AMERICAN INDUSTRIAL LEASING COMPANY, Plaintiff-Respondent, v. Steven and Lilah MODEROW, Defendants-Appellants.

No. 88-0025.

Court of Appeals of Wisconsin.

Submitted on briefs September 6, 1988.

Decided October 12, 1988.

*65 For the plaintiff-respondent the cause was submitted on the briefs of Prieve, Meyer & Nestingen, S.C. by Robert H. Storm and Nancy M. Bonniwell, of Milwaukee.

For the defendants-appellants the cause was submitted on the briefs of Schober & Ulatowski, S.C. by Thomas L. Schober, of Green Bay.

Before Moser, P.J., Sullivan and Fine, JJ.

MOSER, P.J.

Appellants Steven and Lilah Moderow (Moderows) appeal from a judgment and order of the trial court finding them in default of their lease with American Industrial Leasing Company (American), and awarding American replevin, money damages, actual costs and attorney's fees. We hold that the trial court was correct in its analysis and application of the law, and therefore we affirm.

On September 23, 1981, the Moderows entered into a transaction with American. They agreed to make eighty-four payments of $619.22 for the use of a mono-slope hog confinement building in their farming operation.

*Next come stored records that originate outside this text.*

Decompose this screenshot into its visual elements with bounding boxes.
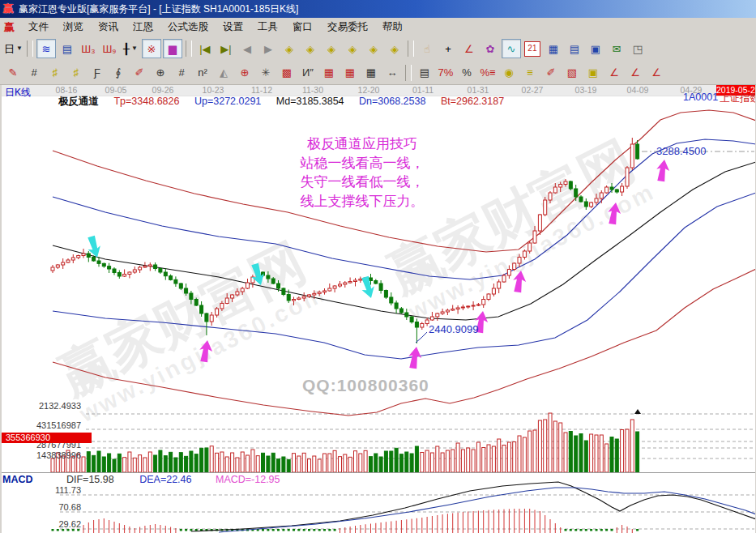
ruler-hash-icon[interactable]: # bbox=[172, 63, 191, 83]
pane-label-daily-k[interactable]: 日K线 bbox=[5, 86, 31, 100]
jifan-channel-icon[interactable]: ≋ bbox=[36, 39, 56, 58]
an-grid-icon[interactable]: ▧ bbox=[562, 63, 582, 83]
compass-flower-icon[interactable]: ✿ bbox=[481, 39, 500, 58]
title-bar[interactable]: 赢 赢家江恩专业版[赢家服务平台] - [上证指数 SH1A0001-185日K… bbox=[0, 0, 756, 18]
next-page-icon[interactable]: ▶ bbox=[258, 39, 278, 58]
volume-bar bbox=[194, 454, 198, 472]
candle-body bbox=[564, 181, 567, 185]
volume-bar bbox=[405, 452, 408, 472]
red-grid-icon[interactable]: ▩ bbox=[277, 63, 297, 83]
menu-窗口[interactable]: 窗口 bbox=[285, 18, 320, 36]
candle-body bbox=[502, 275, 506, 282]
fib-f-icon[interactable]: Ƒ bbox=[88, 63, 107, 83]
stat-list-icon[interactable]: ▤ bbox=[415, 63, 434, 83]
menu-设置[interactable]: 设置 bbox=[216, 18, 250, 36]
menu-资讯[interactable]: 资讯 bbox=[91, 18, 126, 36]
j-angle-icon[interactable]: ∠ bbox=[604, 63, 624, 83]
menu-工具[interactable]: 工具 bbox=[250, 18, 285, 36]
spiral-5-icon[interactable]: ∮ bbox=[109, 63, 128, 83]
gold-scale-2-icon[interactable]: ♯ bbox=[66, 63, 86, 83]
buy-arrow-icon bbox=[198, 339, 214, 363]
gann-diamond-2-icon[interactable]: ◈ bbox=[301, 39, 320, 58]
volume-bar bbox=[323, 454, 327, 472]
menu-公式选股[interactable]: 公式选股 bbox=[160, 18, 216, 36]
angle-flag-icon[interactable]: ◭ bbox=[214, 63, 233, 83]
percent-lines-icon[interactable]: %≡ bbox=[478, 63, 498, 83]
gold-scale-1-icon[interactable]: ♯ bbox=[45, 63, 65, 83]
candle-body bbox=[92, 258, 96, 262]
candle-body bbox=[528, 243, 532, 251]
volume-bar bbox=[544, 420, 547, 472]
first-page-icon[interactable]: |◀ bbox=[195, 39, 215, 58]
flag-pen-icon[interactable]: ✐ bbox=[541, 63, 561, 83]
width-measure-icon[interactable]: ↔ bbox=[382, 63, 402, 83]
volume-bar bbox=[384, 451, 387, 472]
date-tick: 09-05 bbox=[105, 85, 127, 95]
gold-circle-icon[interactable]: ◉ bbox=[499, 63, 519, 83]
gann-diamond-6-icon[interactable]: ◈ bbox=[385, 39, 404, 58]
gold-lines-icon[interactable]: ≡ bbox=[520, 63, 540, 83]
menu-江恩[interactable]: 江恩 bbox=[126, 18, 160, 36]
color-bars-icon[interactable]: ▆ bbox=[163, 39, 182, 58]
crosshair-icon[interactable]: + bbox=[438, 39, 458, 58]
candle-style-icon[interactable]: ╂▼ bbox=[121, 39, 140, 58]
volume-bar bbox=[241, 452, 244, 472]
num-grid-icon[interactable]: ▦ bbox=[361, 63, 381, 83]
gold-box-icon[interactable]: ▣ bbox=[583, 63, 603, 83]
percent-icon[interactable]: % bbox=[457, 63, 476, 83]
volume-bar bbox=[446, 450, 449, 472]
macd-hist-negative bbox=[262, 529, 264, 531]
calculator-icon[interactable]: ▦ bbox=[544, 39, 563, 58]
calendar-21-icon[interactable]: 21 bbox=[524, 41, 540, 57]
shen-grid-icon[interactable]: ▦ bbox=[319, 63, 339, 83]
menu-文件[interactable]: 文件 bbox=[21, 18, 56, 36]
jifan-figure-icon[interactable]: ※ bbox=[142, 39, 161, 58]
symbol-code[interactable]: 1A0001 bbox=[683, 92, 718, 103]
info-panel-icon[interactable]: ▤ bbox=[58, 39, 77, 58]
last-page-icon[interactable]: ▶| bbox=[216, 39, 236, 58]
menu-帮助[interactable]: 帮助 bbox=[375, 18, 410, 36]
time-cycle-icon[interactable]: ⊕ bbox=[151, 63, 170, 83]
candle-body bbox=[169, 276, 173, 280]
brush-icon[interactable]: ✐ bbox=[130, 63, 149, 83]
period-day-icon[interactable]: 日▼ bbox=[3, 39, 23, 58]
n-square-icon[interactable]: n² bbox=[193, 63, 212, 83]
volume-bar bbox=[436, 446, 439, 472]
star-spiral-icon[interactable]: ✳ bbox=[256, 63, 275, 83]
f-angle-icon[interactable]: ∠ bbox=[626, 63, 645, 83]
save-icon[interactable]: ▣ bbox=[586, 39, 605, 58]
wave-tool-icon[interactable]: ∿ bbox=[502, 39, 521, 58]
target-circle-icon[interactable]: ⊕ bbox=[235, 63, 254, 83]
candle-body bbox=[544, 200, 547, 215]
prev-page-icon[interactable]: ◀ bbox=[237, 39, 257, 58]
macd-hist-negative bbox=[313, 529, 315, 531]
extra-angle-icon[interactable]: ∠ bbox=[647, 63, 666, 83]
volume-bar bbox=[574, 436, 578, 472]
menu-浏览[interactable]: 浏览 bbox=[56, 18, 91, 36]
indicator-name[interactable]: 极反通道 bbox=[58, 96, 99, 107]
gann-diamond-1-icon[interactable]: ◈ bbox=[280, 39, 299, 58]
send-mail-icon[interactable]: ✉ bbox=[607, 39, 626, 58]
bars-9-icon[interactable]: Ш₉ bbox=[100, 39, 119, 58]
bars-3-icon[interactable]: Ш₃ bbox=[79, 39, 98, 58]
volume-bar bbox=[415, 446, 418, 472]
delivery-icon[interactable]: ◳ bbox=[628, 39, 647, 58]
gann-scale-icon[interactable]: # bbox=[24, 63, 44, 83]
k-prime-icon[interactable]: И″ bbox=[298, 63, 318, 83]
angle-measure-icon[interactable]: ∠ bbox=[459, 39, 479, 58]
symbol-name[interactable]: 上证指数 bbox=[720, 92, 756, 105]
notes-icon[interactable]: ▤ bbox=[565, 39, 584, 58]
candle-body bbox=[293, 300, 296, 301]
gann-diamond-4-icon[interactable]: ◈ bbox=[343, 39, 362, 58]
volume-bar bbox=[159, 450, 162, 472]
macd-name[interactable]: MACD bbox=[2, 474, 33, 485]
gann-diamond-3-icon[interactable]: ◈ bbox=[322, 39, 341, 58]
ying-grid-icon[interactable]: ▦ bbox=[340, 63, 360, 83]
menu-交易委托[interactable]: 交易委托 bbox=[320, 18, 375, 36]
volume-bar bbox=[108, 454, 111, 472]
drag-hand-icon[interactable]: ☝ bbox=[417, 39, 437, 58]
percent-7-icon[interactable]: 7% bbox=[436, 63, 455, 83]
gann-diamond-5-icon[interactable]: ◈ bbox=[364, 39, 383, 58]
date-tick: 11-12 bbox=[251, 85, 272, 95]
pencil-rocket-icon[interactable]: ✎ bbox=[3, 63, 23, 83]
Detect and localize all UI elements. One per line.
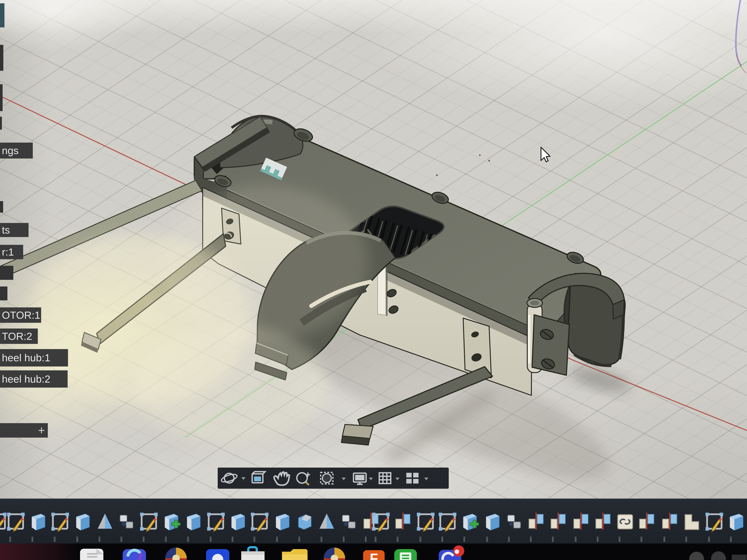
svg-text:F: F <box>369 551 378 560</box>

The Moderows were required to make an initial payment of $1,857.66, or the sum of three monthly payments, prior to installation of the building. This initial payment was to be wholly applied toward the Moderows' obligation to American. Furthermore, the terms of the lease provided that title to the building would remain with American and that the building would be returned to American upon expiration of the lease.

American purchased the hog confinement building for $25,100, received the initial payment from the Moderows, and installed the building on their farm. The building consisted largely of concrete blocks, and could not be removed or served without sustaining *66 significant damage. In late 1983 or early 1984, the Moderows ran into financial difficulties and defaulted on their payments. Appellants and American engaged in negotiations to work out another payment arrangement, but to no avail. American filed a complaint to obtain money damages and replevin of the building on March 27, 1986. The Moderows counterclaimed, alleging that the transaction was submitted to the Wisconsin Consumer Act (Act), chs. 421-27, Stats., and that American had violated several provisions of the Act and was thus liable for damages.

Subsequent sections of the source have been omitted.